Got it ! i.e what is the root of i . I may come back to you as something arose when I was trying to figure it out, that I cannot see a solution to but I will try before I bug you. Thank you again,Kalid. I will be back.
from Ireland.

Hi Ian, glad it helped! Give yourself some credit, imaginary numbers aren’t easy! It took the math field a few decades after their invention to really accept them :).

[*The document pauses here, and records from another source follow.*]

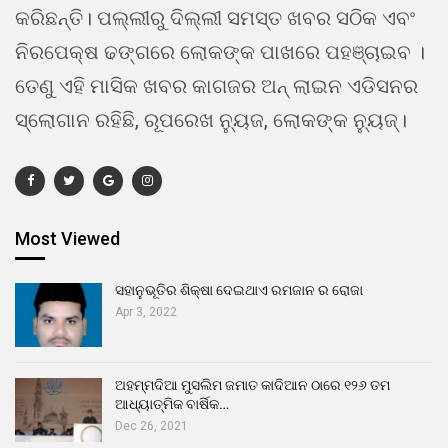
କରିଛନ୍ତି। ପଲ୍ଲୀରୁ ଦିଲ୍ଲୀ ସମସ୍ତ ଖବର ସଠିକ ଏବଂ
ନିରପେକ୍ଷ ଢଙ୍ଗରେ ଲୋକଙ୍କ ପାଖରେ ପହଞ୍ଚାଇବ ।
ତେଣୁ ଏହି ମାସିକ ଖବର କାଗଜର ଅନ୍ ଲାଇନ ଏଡିସନର
ସ୍ଲୋଗାନ ରହିଛି, ରୂପରେଖ ନ୍ୟୁଜ, ଲୋକଙ୍କ ନ୍ୟୁଜ୍।
Most Viewed
ସହାନୁଭୂତିର ଶିକ୍ଷା ଦେଇଥାଏ ରମଜାନ ର ରୋଜା
Apr 3, 2022
ଅହମ୍ମଦିଆ ମୁସଲିମ ଜମାତ କାଦିଆନ ଠାରେ ୧୨୬ ତମ
ଆଧ୍ୟାତ୍ମିକ ବାର୍ଷିକ…
Dec 26, 2021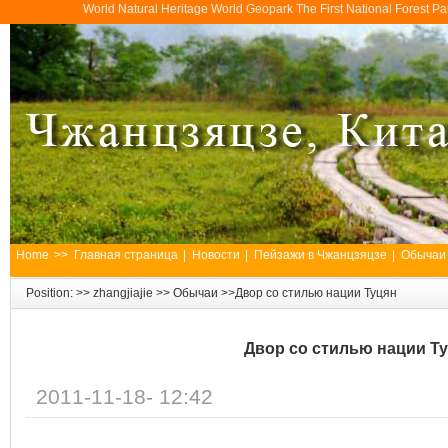
World Natural Heritage World Geopark The First National Forest 
Home
>>
Главная страница
|
Новости
|
Пейзажи в Чжанцзяцзе
|
Обычаи
Position: >>
zhangjiajie
>>
Обычаи
>>Двор со стилью нации Туцян
Двор со стилью нации Т
2011-11-18- 12:42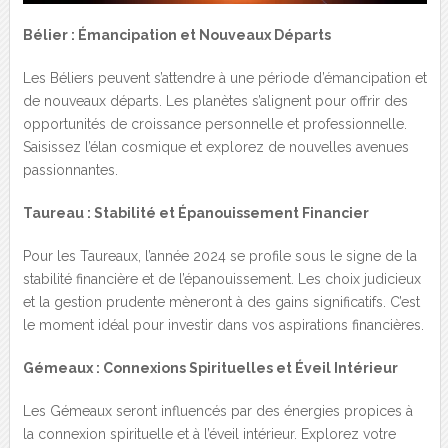
Bélier : Émancipation et Nouveaux Départs
Les Béliers peuvent s’attendre à une période d’émancipation et
de nouveaux départs. Les planètes s’alignent pour offrir des
opportunités de croissance personnelle et professionnelle.
Saisissez l’élan cosmique et explorez de nouvelles avenues
passionnantes.
Taureau : Stabilité et Épanouissement Financier
Pour les Taureaux, l’année 2024 se profile sous le signe de la
stabilité financière et de l’épanouissement. Les choix judicieux
et la gestion prudente mèneront à des gains significatifs. C’est
le moment idéal pour investir dans vos aspirations financières.
Gémeaux : Connexions Spirituelles et Éveil Intérieur
Les Gémeaux seront influencés par des énergies propices à
la connexion spirituelle et à l’éveil intérieur. Explorez votre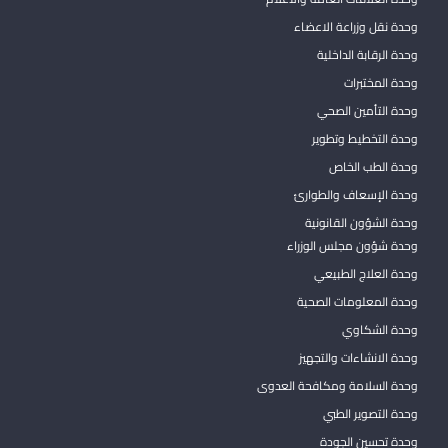
وحدة نقل وزراعة الاعضاء
وحدة الرقابة الداخلية
وحدة المختبرات
وحدة التأمين الصحي
وحدة التخطيط وتطوير
وحدة الطب الخاص
وحدة الإسعاف والطوارئ
وحدة الشؤون القانونية
وحدة شؤون مجلس الوزراء
وحدة العلاج الطبيعي
وحدة المعلومات الصحية
وحدة الشكاوي
وحدة الانشاءات والتجهيز
وحدة السلامة ومكافحة العدوى
وحدة التصوير الطبي
وحدة تحسين الجودة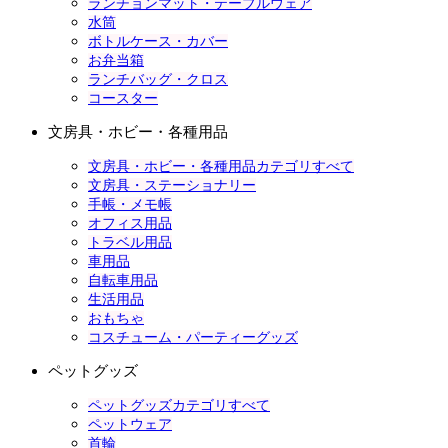
ランチョンマット・テーブルウェア
水筒
ボトルケース・カバー
お弁当箱
ランチバッグ・クロス
コースター
文房具・ホビー・各種用品
文房具・ホビー・各種用品カテゴリすべて
文房具・ステーショナリー
手帳・メモ帳
オフィス用品
トラベル用品
車用品
自転車用品
生活用品
おもちゃ
コスチューム・パーティーグッズ
ペットグッズ
ペットグッズカテゴリすべて
ペットウェア
首輪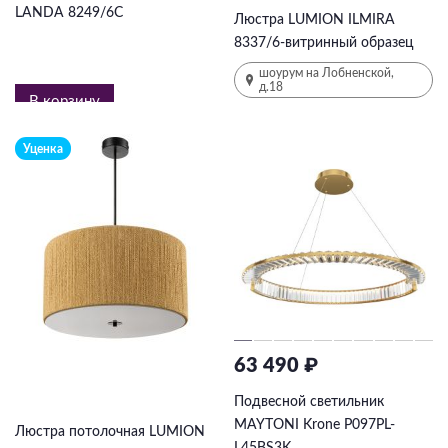
LANDA 8249/6C
Люстра LUMION ILMIRA
8337/6-витринный образец
шоурум на Лобненской,
д.18
В корзину
Уценка
63 490 ₽
7 665 ₽
15330
₽
-50%
Подвесной светильник
MAYTONI Krone P097PL-
Люстра потолочная LUMION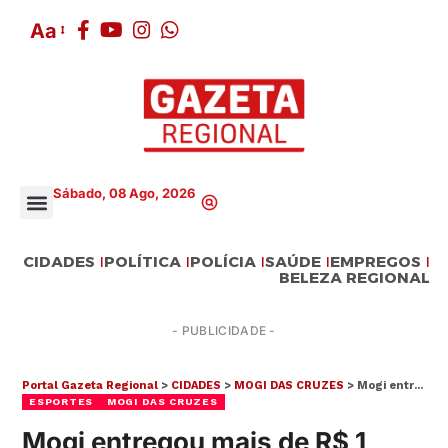
Aa
Sábado, 08 Ago, 2026
CIDADES
POLÍTICA
POLÍCIA
SAÚDE
EMPREGOS
BELEZA REGIONAL
- PUBLICIDADE -
Portal Gazeta Regional
>
CIDADES
>
MOGI DAS CRUZES
>
Mogi entregou mais de R$ 1 milhão em materiais esportivos para a rede municipal
ESPORTES
MOGI DAS CRUZES
Mogi entregou mais de R$ 1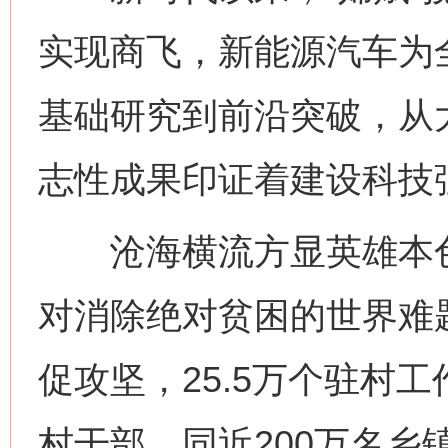
实现商飞，新能源汽车为
基础研究到前沿突破，从
志性成果印证着建设科技
沧海横流方显英雄本色
对消除绝对贫困的世界难
促攻坚，25.5万个驻村
村干部，同近200万名乡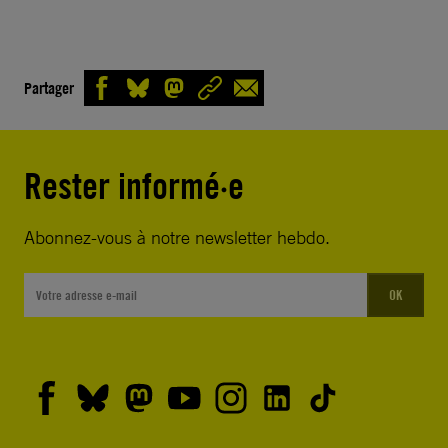
Partager
Rester informé·e
Abonnez-vous à notre newsletter hebdo.
OK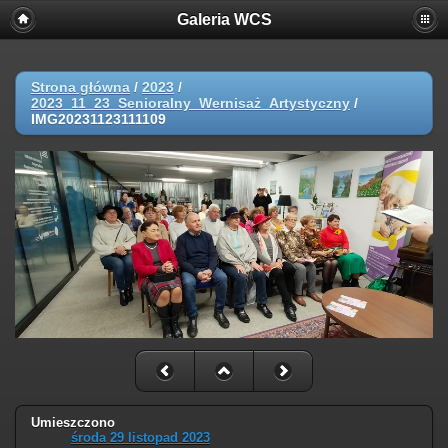
Galeria WCS
Strona główna
/
2023
/
2023_11_23_Senioralny_Wernisaż_Artystyczny
/
IMG20231123111109
Umieszczono
środa 29 listopad 2023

Hi Carrie, really glad it helped!

Hi there, I just wanted to say Thank you. I love maths but have never studied much beyond secondary school level. You have a great way of explaining things it makes it all very tangible. I am sitting back with the square root of i problem and slowly but surely getting there. I know I should see it already, but I will eventually

I graduated with a BSc in electrical engineering and I haven’t understood complex numbers like I do now
Open a university
Great thanks

Hi Paul, thanks for the comment! Haven’t seen that book yet, I’ll put it on my reading list (and man, I wish I’d seen that complex number analogy earlier in school).

Definitely agree about the factoids. I’ve realized I’m never “done” with learning about even basic concepts. They’re like atoms, where you break them into electrons, then quarks, then strings (?) and so on. There always seems to be another level to explore.